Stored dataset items
=== Begin Enclosure ===
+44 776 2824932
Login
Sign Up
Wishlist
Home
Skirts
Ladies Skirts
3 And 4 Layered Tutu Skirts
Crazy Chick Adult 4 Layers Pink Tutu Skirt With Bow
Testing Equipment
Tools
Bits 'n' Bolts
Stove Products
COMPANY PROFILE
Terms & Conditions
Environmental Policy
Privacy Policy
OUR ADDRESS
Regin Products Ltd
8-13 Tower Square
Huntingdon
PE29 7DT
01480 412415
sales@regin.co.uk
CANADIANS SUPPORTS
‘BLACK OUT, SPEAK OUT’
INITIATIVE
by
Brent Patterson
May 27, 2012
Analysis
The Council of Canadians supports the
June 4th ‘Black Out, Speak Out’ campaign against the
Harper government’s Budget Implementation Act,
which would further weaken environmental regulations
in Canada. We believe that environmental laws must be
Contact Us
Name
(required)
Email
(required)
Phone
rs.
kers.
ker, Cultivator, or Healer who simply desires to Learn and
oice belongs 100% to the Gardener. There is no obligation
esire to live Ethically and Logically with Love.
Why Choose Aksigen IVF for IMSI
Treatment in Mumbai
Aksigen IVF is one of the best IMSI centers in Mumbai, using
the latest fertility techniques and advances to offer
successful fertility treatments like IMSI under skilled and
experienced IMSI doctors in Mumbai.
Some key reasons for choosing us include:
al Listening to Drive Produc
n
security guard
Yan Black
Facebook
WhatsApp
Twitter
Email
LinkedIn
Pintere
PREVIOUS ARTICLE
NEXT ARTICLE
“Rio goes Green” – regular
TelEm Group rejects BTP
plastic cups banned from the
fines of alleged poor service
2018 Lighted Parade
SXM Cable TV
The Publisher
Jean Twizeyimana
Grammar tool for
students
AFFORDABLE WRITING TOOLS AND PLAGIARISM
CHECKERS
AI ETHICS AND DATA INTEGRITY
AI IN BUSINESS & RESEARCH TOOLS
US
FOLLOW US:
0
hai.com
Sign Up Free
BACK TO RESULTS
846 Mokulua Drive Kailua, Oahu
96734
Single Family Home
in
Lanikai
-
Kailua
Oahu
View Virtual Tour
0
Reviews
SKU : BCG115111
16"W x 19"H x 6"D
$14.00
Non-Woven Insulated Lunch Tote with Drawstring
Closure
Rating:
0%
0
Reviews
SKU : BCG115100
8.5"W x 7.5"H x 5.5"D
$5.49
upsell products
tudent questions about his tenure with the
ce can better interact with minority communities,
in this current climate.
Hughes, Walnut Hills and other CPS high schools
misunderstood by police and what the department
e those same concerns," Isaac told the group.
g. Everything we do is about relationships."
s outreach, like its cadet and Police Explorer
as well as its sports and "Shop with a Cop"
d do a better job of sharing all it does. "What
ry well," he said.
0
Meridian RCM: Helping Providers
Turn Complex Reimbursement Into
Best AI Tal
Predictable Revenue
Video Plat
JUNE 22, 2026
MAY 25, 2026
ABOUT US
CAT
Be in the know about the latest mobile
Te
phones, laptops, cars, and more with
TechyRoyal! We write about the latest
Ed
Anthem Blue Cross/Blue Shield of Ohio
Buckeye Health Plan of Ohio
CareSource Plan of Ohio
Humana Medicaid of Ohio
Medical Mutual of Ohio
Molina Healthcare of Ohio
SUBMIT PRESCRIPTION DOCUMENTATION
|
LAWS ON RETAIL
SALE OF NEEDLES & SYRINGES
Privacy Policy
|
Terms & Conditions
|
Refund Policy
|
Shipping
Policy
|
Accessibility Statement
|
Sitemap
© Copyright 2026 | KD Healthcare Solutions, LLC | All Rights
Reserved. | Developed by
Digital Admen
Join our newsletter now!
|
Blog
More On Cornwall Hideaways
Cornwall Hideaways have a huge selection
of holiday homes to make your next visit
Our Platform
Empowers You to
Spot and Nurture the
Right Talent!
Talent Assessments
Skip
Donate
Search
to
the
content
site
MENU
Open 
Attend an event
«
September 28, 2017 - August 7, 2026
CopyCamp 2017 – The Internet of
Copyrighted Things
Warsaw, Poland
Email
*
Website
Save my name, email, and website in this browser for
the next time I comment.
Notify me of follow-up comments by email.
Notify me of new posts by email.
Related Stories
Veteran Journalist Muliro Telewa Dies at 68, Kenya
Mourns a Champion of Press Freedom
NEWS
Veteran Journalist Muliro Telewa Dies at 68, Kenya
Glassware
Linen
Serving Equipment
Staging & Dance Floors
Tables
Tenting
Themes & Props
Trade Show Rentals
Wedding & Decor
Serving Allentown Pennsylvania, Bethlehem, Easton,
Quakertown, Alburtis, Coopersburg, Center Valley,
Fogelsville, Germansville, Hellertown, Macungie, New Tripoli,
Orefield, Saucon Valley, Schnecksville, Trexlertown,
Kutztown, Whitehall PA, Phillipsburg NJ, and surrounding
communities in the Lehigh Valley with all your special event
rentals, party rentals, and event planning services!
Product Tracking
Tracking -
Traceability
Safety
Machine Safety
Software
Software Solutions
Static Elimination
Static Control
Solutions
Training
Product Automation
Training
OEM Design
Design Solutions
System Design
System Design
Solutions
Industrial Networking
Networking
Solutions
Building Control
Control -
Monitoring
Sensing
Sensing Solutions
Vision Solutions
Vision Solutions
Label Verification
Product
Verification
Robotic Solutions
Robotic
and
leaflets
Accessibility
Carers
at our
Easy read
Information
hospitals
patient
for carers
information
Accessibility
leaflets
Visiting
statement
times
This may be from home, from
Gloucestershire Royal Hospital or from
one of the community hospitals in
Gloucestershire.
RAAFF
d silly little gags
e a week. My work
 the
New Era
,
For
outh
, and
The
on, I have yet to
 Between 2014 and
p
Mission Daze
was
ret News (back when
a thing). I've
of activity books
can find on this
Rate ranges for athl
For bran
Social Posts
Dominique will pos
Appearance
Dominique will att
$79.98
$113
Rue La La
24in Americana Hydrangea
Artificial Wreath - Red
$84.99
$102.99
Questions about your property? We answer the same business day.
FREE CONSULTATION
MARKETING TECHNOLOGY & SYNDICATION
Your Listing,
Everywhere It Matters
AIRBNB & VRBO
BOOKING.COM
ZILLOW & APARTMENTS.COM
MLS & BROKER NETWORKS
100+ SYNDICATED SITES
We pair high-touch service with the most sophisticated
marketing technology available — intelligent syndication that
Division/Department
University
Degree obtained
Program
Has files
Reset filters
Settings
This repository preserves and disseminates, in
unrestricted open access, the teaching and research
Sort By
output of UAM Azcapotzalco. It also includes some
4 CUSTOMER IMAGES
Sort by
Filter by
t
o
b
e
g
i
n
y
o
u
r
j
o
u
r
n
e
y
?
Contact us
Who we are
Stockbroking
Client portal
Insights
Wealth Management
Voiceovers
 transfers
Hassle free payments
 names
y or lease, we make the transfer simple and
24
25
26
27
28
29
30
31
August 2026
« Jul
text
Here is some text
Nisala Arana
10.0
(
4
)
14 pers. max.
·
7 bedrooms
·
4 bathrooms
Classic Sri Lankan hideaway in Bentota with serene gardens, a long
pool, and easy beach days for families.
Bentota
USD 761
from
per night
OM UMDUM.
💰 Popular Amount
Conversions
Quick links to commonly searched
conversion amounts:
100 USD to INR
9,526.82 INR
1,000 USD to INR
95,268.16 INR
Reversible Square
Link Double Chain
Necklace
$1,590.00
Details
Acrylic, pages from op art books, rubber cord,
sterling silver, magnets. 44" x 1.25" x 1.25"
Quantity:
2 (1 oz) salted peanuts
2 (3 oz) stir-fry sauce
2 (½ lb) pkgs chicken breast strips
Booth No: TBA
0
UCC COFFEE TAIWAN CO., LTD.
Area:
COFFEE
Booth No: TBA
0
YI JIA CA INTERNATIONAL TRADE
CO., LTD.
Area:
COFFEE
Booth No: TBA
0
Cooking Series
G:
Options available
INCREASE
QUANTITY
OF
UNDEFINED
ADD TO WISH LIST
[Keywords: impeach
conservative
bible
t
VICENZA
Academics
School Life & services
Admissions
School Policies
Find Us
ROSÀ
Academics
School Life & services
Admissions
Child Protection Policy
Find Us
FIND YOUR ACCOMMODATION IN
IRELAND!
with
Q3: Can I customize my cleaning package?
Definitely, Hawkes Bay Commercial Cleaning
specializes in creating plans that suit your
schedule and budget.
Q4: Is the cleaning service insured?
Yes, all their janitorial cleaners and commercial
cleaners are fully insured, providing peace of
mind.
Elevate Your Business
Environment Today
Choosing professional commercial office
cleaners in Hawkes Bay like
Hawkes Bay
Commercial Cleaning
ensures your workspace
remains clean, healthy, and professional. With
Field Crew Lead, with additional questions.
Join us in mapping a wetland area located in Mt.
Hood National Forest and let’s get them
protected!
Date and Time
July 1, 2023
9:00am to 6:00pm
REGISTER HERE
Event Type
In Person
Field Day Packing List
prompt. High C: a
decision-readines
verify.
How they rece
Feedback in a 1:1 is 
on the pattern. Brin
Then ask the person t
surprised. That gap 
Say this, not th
=== End Enclosure ===
# Task description
Respond with a number only, the count of lines in the entries where the string "make" occurs.

# Task result
2